- [Saved entries]:
....
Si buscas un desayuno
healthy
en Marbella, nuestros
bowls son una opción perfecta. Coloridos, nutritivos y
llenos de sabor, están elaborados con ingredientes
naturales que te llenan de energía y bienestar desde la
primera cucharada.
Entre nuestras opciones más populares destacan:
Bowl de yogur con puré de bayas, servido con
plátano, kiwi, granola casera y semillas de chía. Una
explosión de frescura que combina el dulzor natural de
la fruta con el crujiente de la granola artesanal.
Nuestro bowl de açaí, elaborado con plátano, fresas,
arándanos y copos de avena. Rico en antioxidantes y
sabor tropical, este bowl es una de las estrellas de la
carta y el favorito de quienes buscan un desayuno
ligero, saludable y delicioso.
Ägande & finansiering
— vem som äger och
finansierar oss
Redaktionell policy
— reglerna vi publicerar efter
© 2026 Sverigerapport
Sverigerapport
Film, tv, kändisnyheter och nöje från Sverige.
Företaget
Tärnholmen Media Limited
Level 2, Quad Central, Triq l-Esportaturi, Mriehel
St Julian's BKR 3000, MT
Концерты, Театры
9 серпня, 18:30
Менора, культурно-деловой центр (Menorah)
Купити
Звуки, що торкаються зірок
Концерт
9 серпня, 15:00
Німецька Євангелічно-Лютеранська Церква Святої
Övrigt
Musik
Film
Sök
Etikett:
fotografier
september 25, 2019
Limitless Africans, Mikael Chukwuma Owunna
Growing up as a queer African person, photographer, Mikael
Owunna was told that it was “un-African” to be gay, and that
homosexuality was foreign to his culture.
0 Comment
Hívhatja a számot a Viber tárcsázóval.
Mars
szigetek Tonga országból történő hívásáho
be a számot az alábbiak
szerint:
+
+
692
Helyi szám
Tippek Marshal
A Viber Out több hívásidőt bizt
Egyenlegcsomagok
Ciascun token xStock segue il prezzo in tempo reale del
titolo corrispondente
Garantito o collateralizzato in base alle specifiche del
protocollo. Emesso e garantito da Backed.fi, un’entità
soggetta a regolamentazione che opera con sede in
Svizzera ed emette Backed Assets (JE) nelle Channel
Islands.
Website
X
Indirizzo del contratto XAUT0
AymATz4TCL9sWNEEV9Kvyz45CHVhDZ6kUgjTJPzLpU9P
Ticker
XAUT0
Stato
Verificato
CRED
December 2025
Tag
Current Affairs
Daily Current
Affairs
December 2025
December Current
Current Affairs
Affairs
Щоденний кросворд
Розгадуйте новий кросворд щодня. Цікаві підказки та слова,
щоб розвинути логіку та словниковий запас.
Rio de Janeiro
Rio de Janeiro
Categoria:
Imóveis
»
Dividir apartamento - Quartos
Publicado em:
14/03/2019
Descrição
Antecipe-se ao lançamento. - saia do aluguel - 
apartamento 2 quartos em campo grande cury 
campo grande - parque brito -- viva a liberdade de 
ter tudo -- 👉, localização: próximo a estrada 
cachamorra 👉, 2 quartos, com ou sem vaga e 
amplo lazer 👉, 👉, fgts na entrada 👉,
....
- [PROBLEM TO SOLVE]: Give all the lines above again, exactly.

- [ANSWER SECTION]:
Si buscas un desayuno
healthy
en Marbella, nuestros
bowls son una opción perfecta. Coloridos, nutritivos y
llenos de sabor, están elaborados con ingredientes
naturales que te llenan de energía y bienestar desde la
primera cucharada.
Entre nuestras opciones más populares destacan:
Bowl de yogur con puré de bayas, servido con
plátano, kiwi, granola casera y semillas de chía. Una
explosión de frescura que combina el dulzor natural de
la fruta con el crujiente de la granola artesanal.
Nuestro bowl de açaí, elaborado con plátano, fresas,
arándanos y copos de avena. Rico en antioxidantes y
sabor tropical, este bowl es una de las estrellas de la
carta y el favorito de quienes buscan un desayuno
ligero, saludable y delicioso.
Ägande & finansiering
— vem som äger och
finansierar oss
Redaktionell policy
— reglerna vi publicerar efter
© 2026 Sverigerapport
Sverigerapport
Film, tv, kändisnyheter och nöje från Sverige.
Företaget
Tärnholmen Media Limited
Level 2, Quad Central, Triq l-Esportaturi, Mriehel
St Julian's BKR 3000, MT
Концерты, Театры
9 серпня, 18:30
Менора, культурно-деловой центр (Menorah)
Купити
Звуки, що торкаються зірок
Концерт
9 серпня, 15:00
Німецька Євангелічно-Лютеранська Церква Святої
Övrigt
Musik
Film
Sök
Etikett:
fotografier
september 25, 2019
Limitless Africans, Mikael Chukwuma Owunna
Growing up as a queer African person, photographer, Mikael
Owunna was told that it was “un-African” to be gay, and that
homosexuality was foreign to his culture.
0 Comment
Hívhatja a számot a Viber tárcsázóval.
Mars
szigetek Tonga országból történő hívásáho
be a számot az alábbiak
szerint:
+
+
692
Helyi szám
Tippek Marshal
A Viber Out több hívásidőt bizt
Egyenlegcsomagok
Ciascun token xStock segue il prezzo in tempo reale del
titolo corrispondente
Garantito o collateralizzato in base alle specifiche del
protocollo. Emesso e garantito da Backed.fi, un’entità
soggetta a regolamentazione che opera con sede in
Svizzera ed emette Backed Assets (JE) nelle Channel
Islands.
Website
X
Indirizzo del contratto XAUT0
AymATz4TCL9sWNEEV9Kvyz45CHVhDZ6kUgjTJPzLpU9P
Ticker
XAUT0
Stato
Verificato
CRED
December 2025
Tag
Current Affairs
Daily Current
Affairs
December 2025
December Current
Current Affairs
Affairs
Щоденний кросворд
Розгадуйте новий кросворд щодня. Цікаві підказки та слова,
щоб розвинути логіку та словниковий запас.
Rio de Janeiro
Rio de Janeiro
Categoria:
Imóveis
»
Dividir apartamento - Quartos
Publicado em:
14/03/2019
Descrição
Antecipe-se ao lançamento. - saia do aluguel - 
apartamento 2 quartos em campo grande cury 
campo grande - parque brito -- viva a liberdade de 
ter tudo -- 👉, localização: próximo a estrada 
cachamorra 👉, 2 quartos, com ou sem vaga e 
amplo lazer 👉, 👉, fgts na entrada 👉,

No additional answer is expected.